Today even intelligent people do not know the meaning behind different caste duties. "How can the work done by one man be according to dharma and meritorious while the same done by another is contrary to dharma and sinful?" they ask. In the olden days even unlettered people knew that it was a sin to adopt the vocation and duties of another jati because it was injurious to society. They worked together during temple festivals and in carrying out public duties but in matters like food and so on they did not mix together since such mixing, they knew, was harmful to their traditional vocations. The mingling of castes, they realised, would damage the system of vocations, the system that was devised for the good of all society. For thousands of years all castes have lived according to this system, finding happiness and fulfilment in it. If they had not found such happiness and fulfilment, they would have surely rebelled against the system.

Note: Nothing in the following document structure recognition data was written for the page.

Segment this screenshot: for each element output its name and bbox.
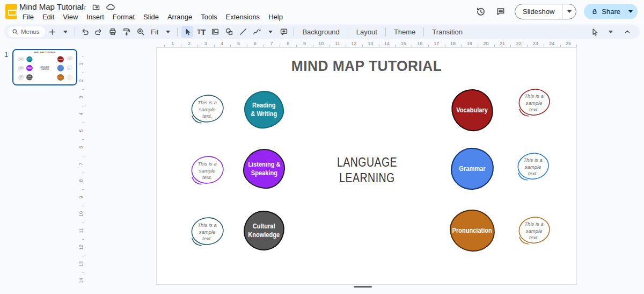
toolbar-divider	[75, 27, 75, 36]
share-dropdown-icon[interactable]	[628, 10, 633, 13]
menus-search[interactable]: Menus	[8, 26, 45, 37]
ruler-number: 7	[78, 161, 84, 167]
canvas-scroll-handle[interactable]	[354, 286, 372, 288]
ruler-number: 13	[368, 41, 373, 46]
line-tool-dropdown[interactable]	[265, 26, 276, 38]
ruler-tick	[428, 45, 429, 47]
ruler-number: 16	[418, 41, 423, 46]
layout-button[interactable]: Layout	[351, 28, 383, 36]
ruler-tick	[280, 45, 280, 47]
slideshow-button[interactable]: Slideshow	[515, 4, 576, 19]
ruler-number: 4	[78, 111, 84, 117]
menu-format[interactable]: Format	[108, 12, 139, 22]
bubble-sample-text-4[interactable]: This is a sample text.	[517, 88, 551, 119]
insert-line-button[interactable]	[237, 26, 249, 38]
ruler-number: 14	[78, 277, 84, 284]
slides-logo[interactable]	[5, 4, 17, 19]
ruler-number: 12	[352, 41, 357, 46]
ruler-number: 10	[78, 211, 84, 217]
comments-icon[interactable]	[494, 5, 507, 18]
undo-button[interactable]	[79, 26, 91, 38]
pointer-options-dropdown[interactable]	[605, 26, 617, 38]
print-button[interactable]	[107, 26, 119, 38]
slide-content[interactable]: MIND MAP TUTORIAL LANGUAGE LEARNING Read…	[156, 47, 577, 285]
insert-image-button[interactable]	[209, 26, 221, 38]
menu-extensions[interactable]: Extensions	[222, 12, 265, 22]
slideshow-dropdown[interactable]	[562, 4, 576, 19]
center-topic-text[interactable]: LANGUAGE LEARNING	[321, 155, 413, 186]
insert-comment-button[interactable]	[278, 26, 290, 38]
node-label: Grammar	[58, 67, 62, 68]
menu-insert[interactable]: Insert	[82, 12, 108, 22]
slide-thumbnail-preview[interactable]: MIND MAP TUTORIAL LANGUAGE LEARNING Read…	[13, 50, 76, 85]
ruler-tick	[461, 45, 462, 47]
ruler-tick	[82, 56, 84, 56]
ruler-number: 12	[78, 244, 84, 250]
new-slide-dropdown[interactable]	[60, 26, 71, 38]
bubble-sample-text-6: This is a sample text.	[67, 75, 72, 80]
node-grammar[interactable]: Grammar	[450, 147, 495, 191]
menu-slide[interactable]: Slide	[139, 12, 163, 22]
slide-title[interactable]: MIND MAP TUTORIAL	[169, 58, 564, 75]
scribble-tool-button[interactable]	[251, 26, 263, 38]
menu-file[interactable]: File	[18, 12, 38, 22]
ruler-number: 24	[549, 41, 554, 46]
node-cultural-knowledge[interactable]: Cultural Knowledge	[243, 210, 286, 252]
ruler-number: 2	[188, 41, 191, 46]
redo-button[interactable]	[93, 26, 105, 38]
node-pronunciation[interactable]: Pronunciation	[449, 209, 496, 253]
menu-view[interactable]: View	[58, 12, 82, 22]
ruler-number: 8	[287, 41, 289, 46]
ruler-number: 4	[221, 41, 223, 46]
share-button[interactable]: Share	[584, 4, 638, 19]
cloud-saved-icon[interactable]	[106, 3, 115, 11]
ruler-number: 9	[303, 41, 306, 46]
menu-tools[interactable]: Tools	[196, 12, 221, 22]
zoom-fit-select[interactable]: Fit	[148, 28, 162, 36]
vertical-ruler: 1234567891011121314	[78, 47, 85, 285]
paint-format-button[interactable]	[121, 26, 133, 38]
text-box-button[interactable]: TT	[195, 26, 207, 38]
ruler-tick	[346, 45, 346, 47]
background-button[interactable]: Background	[297, 28, 345, 36]
bubble-sample-text: This is a sample text.	[189, 155, 225, 187]
zoom-fit-dropdown[interactable]	[162, 26, 174, 38]
document-title[interactable]: Mind Map Tutorial	[19, 2, 83, 11]
bubble-sample-text-6[interactable]: This is a sample text.	[517, 216, 551, 247]
chevron-down-icon	[567, 10, 572, 13]
version-history-icon[interactable]	[474, 5, 487, 18]
zoom-icon[interactable]	[135, 26, 147, 38]
transition-button[interactable]: Transition	[427, 28, 468, 36]
bubble-sample-text-3[interactable]: This is a sample text.	[189, 216, 225, 248]
pointer-options-button[interactable]	[588, 26, 600, 38]
ruler-tick	[164, 45, 165, 47]
ruler-tick	[82, 123, 84, 123]
ruler-number: 22	[516, 41, 522, 46]
ruler-tick	[230, 45, 231, 47]
new-slide-button[interactable]	[46, 26, 58, 38]
node-listening-speaking[interactable]: Listening & Speaking	[242, 148, 286, 190]
ruler-tick	[82, 106, 84, 106]
horizontal-ruler: 1234567891011121314151617181920212223242…	[156, 41, 577, 47]
bubble-sample-text-2[interactable]: This is a sample text.	[189, 155, 225, 187]
bubble-sample-text: This is a sample text.	[189, 216, 225, 248]
menu-help[interactable]: Help	[264, 12, 287, 22]
slide-thumbnail[interactable]: MIND MAP TUTORIAL LANGUAGE LEARNING Read…	[12, 49, 77, 85]
node-vocabulary[interactable]: Vocabulary	[450, 88, 495, 133]
bubble-sample-text-5[interactable]: This is a sample text.	[516, 152, 550, 183]
menu-edit[interactable]: Edit	[38, 12, 58, 22]
star-icon[interactable]: ☆	[79, 2, 86, 12]
insert-shape-button[interactable]	[223, 26, 235, 38]
menu-arrange[interactable]: Arrange	[163, 12, 196, 22]
ruler-number: 6	[78, 144, 84, 150]
ruler-number: 18	[450, 41, 456, 46]
bubble-sample-text-1[interactable]: This is a sample text.	[189, 94, 225, 126]
theme-button[interactable]: Theme	[389, 28, 421, 36]
node-listening-speaking: Listening & Speaking	[26, 65, 33, 71]
move-folder-icon[interactable]	[92, 3, 100, 11]
collapse-toolbar-button[interactable]	[621, 26, 633, 38]
select-tool-button[interactable]	[181, 26, 193, 38]
bubble-sample-text-2: This is a sample text.	[18, 66, 24, 71]
node-reading-writing[interactable]: Reading & Writing	[243, 90, 286, 130]
toolbar-divider	[385, 27, 386, 36]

After the inception of British rule, Brahmins lost their royal grants of land but got jobs in the government. With the introduction of machines and increased urbanisation, the handicrafts were destroyed and village life received a setback. While other communities found it difficult to get jobs, Brahmins were able to earn their upkeep without any physical exertion. This shook the very foundations of the system of four varnas and the British now used the opportunity to introduce new principle of egalitarianism and the race theory. People lost their faith in the sastras and with it there was a change in the outlook. If by the grace of Isvara, the old system is restored, the work done by every individual - from the Brahmin to the Pancama - will bring inward purity to all. Besides there will the realisation that each, according to his hereditary occupation, will contribute to the general welfare of the mankind. If we pause to reflect on the subject, we will feel proud of varna dharma instead of feeling ashamed of it-and we will also develop a deep respect for those who created it.